Alabama Senate candidate Roy Moore made his first public appearance in nearly two weeks Monday night, dodging press and refusing to take questions at a rally in Henagar, Alabama, as he railed against “malicious and false attacks which reflect the immorality of our time.”
Moore’s campaign has been rattled by accusations of sexual impropriety this month, including that he molested a 14-year-old girl and attempted to force sex on a 16-year-old while in his 30s. As his campaign hemorrhages support, Moore has opted to fight the allegations with a scorched-earth strategy: strenuously deny the accusations, allege they’re part of a conspiracy to keep God-fearing conservatives out of government, give the press as little access as possible to muffle the story, and count on Alabama’s overwhelmingly Republican citizenry to help him limp across the finish line.
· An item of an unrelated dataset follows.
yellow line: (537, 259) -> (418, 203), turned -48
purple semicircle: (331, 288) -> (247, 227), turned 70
“I’m going to take off the gloves and tell some truth,” Moore told the cheering crowd of around 200. “There is an established group in Washington that doesn’t want change. They’re aware of my past. I’m difficult to manage, which means I follow my own mind.”
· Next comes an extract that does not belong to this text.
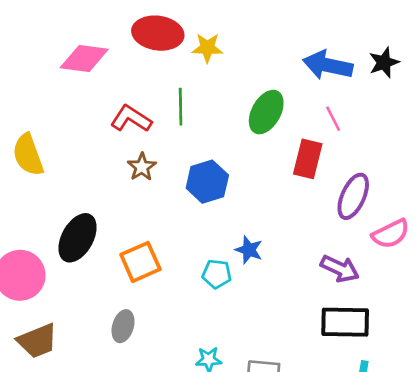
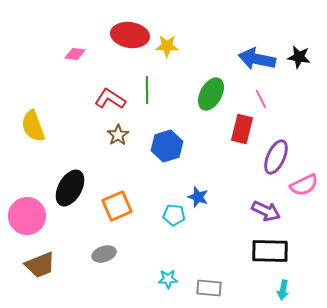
pink diamond: (84, 58) -> (75, 54), size x0.6
black star: (384, 63) -> (299, 57), turned 30
gray ellipse: (123, 326) -> (104, 254), turned 55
Outside the event, organizers struggled to keep the cameras off their candidate, telling media he would enter through the front door, then attempting to smuggle him through a side entrance. Fox News reported that two Moore staffers had physically manhandled their camera crew as they attempted to get a shot of Moore entering the building, pushing them away and attempting to cover the cameras’ lenses with their hands.
“It’s not unusual for people to get bumped around a bit in the media scrum,” Fox News’s Jonathan Serrie said on Fox News Night. “This was not a scrum, though. It’s highly unusual for members of a political campaign to physically engage in this manner with members of the press.”
The White House indicated on Monday that President Donald Trump will not campaign for Roy Moore leading up to the election. But Trump and his surrogates have repeatedly railed against Moore’s Democratic opponent, Doug Jones, while declining to condemn Moore on the grounds that he denies the allegations against him.